A soft laugh came from the corner of the sofa. Rebecca said, "We should have a party, Seth. A twenty-year reunion party."

"Come on, Becky."

"Oh, we should. All of us together—Almost all of us." She laughed again, more like a hiccup. But it wasn't a laugh. She was crying. Seth put down his drink and rushed over to her. "Don't. Becky. Sweetheart." He put his arms around her head and kissed her hair. She leaned against his chest.

Gail stood. "I think I should go." Neither of them seemed to notice.

Daylight had diminished to a faint wash of gray through the trees. Gail was unlocking her car when Seth called to her from the porch. If his tone had been hostile, she might have fled.

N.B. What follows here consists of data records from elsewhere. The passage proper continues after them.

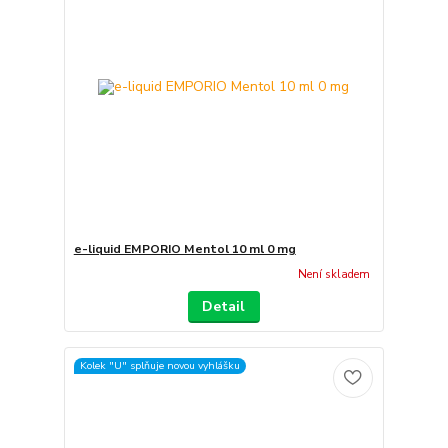
e-liquid EMPORIO Mentol 10 ml 0 mg
Není skladem
Detail
Kolek "U" splňuje novou vyhlášku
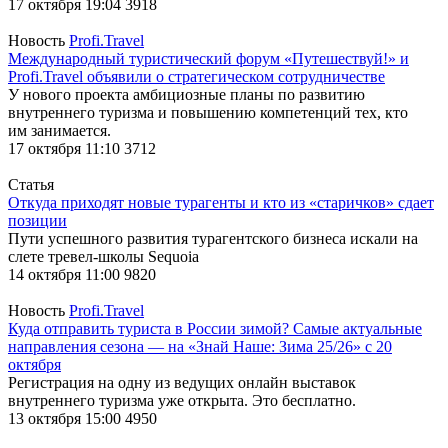
17 октября 19:04
3918
Новость
Profi.Travel
Международный туристический форум «Путешествуй!» и
Profi.Travel объявили о стратегическом сотрудничестве
У нового проекта амбициозные планы по развитию
внутреннего туризма и повышению компетенций тех, кто
им занимается.
17 октября 11:10
3712
Статья
Откуда приходят новые турагенты и кто из «старичков» сдает
позиции
Пути успешного развития турагентского бизнеса искали на
слете тревел-школы Sequoia
14 октября 11:00
9820
Новость
Profi.Travel
Куда отправить туриста в России зимой? Самые актуальные
направления сезона — на «Знай Наше: Зима 25/26» с 20
октября
Регистрация на одну из ведущих онлайн выставок
внутреннего туризма уже открыта. Это бесплатно.
13 октября 15:00
4950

Gail waited. "Is Rebecca all right?"

"Sure. She said I ought to walk you out. Sorry for yelling at you, Gail. It's not your fault. I'm going crazy with this."

"What should I do?" she asked. "My God, I feel so terrible. If I'd known—"

Seth took her hand and patted it. "Don't worry. Like you said, Castillo has no profit in bringing it up. We could do the same to him, right? I bet the exiles would have him for lunch."

"He wanted Emily Davis
dead?
He knew she was Anthony's girlfriend, didn't he?"

His face tightening as if in pain, Seth said, "There wasn't a whole lot anybody could do about it. Not even Felix. It's not one of my favorite topics of conversation. Do you mind?"

"Oh, God, what a situation," Gail said. "Are you sure Rebecca's okay?"

"Yes." Then he shook his head. "No, she isn't. If I could get her out of Miami, it would help. But there are a few complications, including the fact that the lady is married."

Gail had heard nothing further from Rebecca about wanting the name of a divorce lawyer. She said, "Rebecca mentioned just now that Lloyd went to Cuba. You don't happen to know why, do you?"

He made a short laugh. "Maybe for the women. They hang around the tourist hotels. Supposedly they'll do anything if you take them to a dollar store for a pair of shoes."

"You don't believe that's why he went," Gail said. "Rebecca really doesn't know?"

"She doesn't tell me everything," Seth said.

"Did she ever mention that Lloyd knows Octavio Reyes?"

"Reyes is a customer, I know that much. Is there more?"

"I'm not sure."

Seth laughed. "Wouldn't that be a news flash on Octavio Reyes's radio show? Damn. You know, I've been thinking of going on the air. He's been asking for one of us to debate him. I could tell his listening audience that he's a hypocritical blowhard."

"You bet," Gail said.

"I mean it. Somebody should stand up to him. My Spanish is still good enough."

"No, Seth. Absolutely not. Jeffrey Hopkins is handling all media relations—if you can call Octavio Reyes a serious member of the media. Tell me you won't."

"It was a thought." He looked up at the pallid sky. The bamboo swayed and whispered in a faint breeze, and the wind chime answered from the porch. "If not for now, when do we live? Socrates said that, for what it's worth. It seemed to make sense when everything I owned would fit into my Volkswagen Beetle."